Un estatuto de garantías firmado por la Alianza y la Concertación, podría ser el espacio jurídico que sostendría un momento político de gran tensión social, justamente cuando es sabido que los equipos técnicos de la oposición preparan borradores conducentes a una nueva Constitución, no a una reforma de la actual carta magna, sino que a una nueva manera de canalizar los tiempos actuales. El momento del cambio es ahora o nunca, hay que parar un escarceo de revolución, sería la consigna. Un estatuto que garantice que el mandatario que asuma se comprometa a concretar el derecho a la educación, a la salud, a la vivienda, a la jubilación, y también a la cultura, donde no se dejará al arbitrio del mercado esos bienes fundamentales, sino que por acuerdo transversal se les garantice a la población. La gran diferencia con el de 1970, es que este garantizaría derechos económicos, no solo políticos.

Chile no está preparado para una Asamblea Constituyente, ni la situación macroeconómica ni nuestras características socio históricas lo admitirían.

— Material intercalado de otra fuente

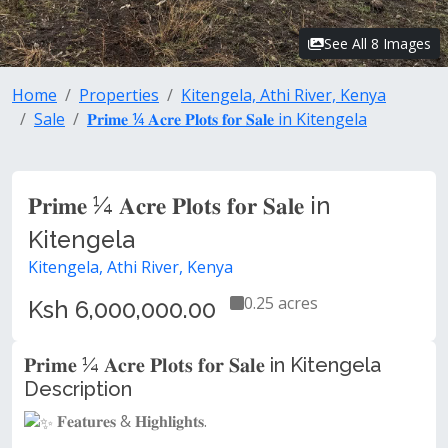
See All 8 Images
Home
Properties
Kitengela, Athi River, Kenya
Sale
𝐏𝐫𝐢𝐦𝐞 ¼ 𝐀𝐜𝐫𝐞 𝐏𝐥𝐨𝐭𝐬 𝐟𝐨𝐫 𝐒𝐚𝐥𝐞 in Kitengela
𝐏𝐫𝐢𝐦𝐞 ¼ 𝐀𝐜𝐫𝐞 𝐏𝐥𝐨𝐭𝐬 𝐟𝐨𝐫 𝐒𝐚𝐥𝐞 in
Kitengela
Kitengela, Athi River, Kenya
0.25 acres
Ksh 6,000,000.00
𝐏𝐫𝐢𝐦𝐞 ¼ 𝐀𝐜𝐫𝐞 𝐏𝐥𝐨𝐭𝐬 𝐟𝐨𝐫 𝐒𝐚𝐥𝐞 in Kitengela
Description
𝐅𝐞𝐚𝐭𝐮𝐫𝐞𝐬 & 𝐇𝐢𝐠𝐡𝐥𝐢𝐠𝐡𝐭𝐬.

Pero de no evidenciarse caminos de solución, las próximas elecciones presidenciales tendrán un exiguo quorum comparativo, se evidenciará un desafecto político y el que resulte elegido representará a una minoría, reduciéndose su legitimidad y liderazgo, incluida la candidata de la oposición atendida la credibilidad del programa de gobierno que presentare, las dudas y sospechas de una segunda parte de lo mismo, “el equipo que la acompañe”, y sobre todo de las expectativas acumuladas por varios años, imposibles de cumplir por cualquier ser humano.

La expectante situación chilena, la crisis de crecimiento que la nación padece, ya la expresamos en una entrevista que se me hiciera en 2007, Chile no se merece un reventón social. Garanticemos sin egoísmos los derechos de todos, promovamos el pluralismo medial y digital, promovamos la asociatividad, concretemos un sistema educativo y de salud justos, aseguremos un sistema tributario transparente y real, esos son nuestros deberes, y el de los gobernantes ampararlos legalmente.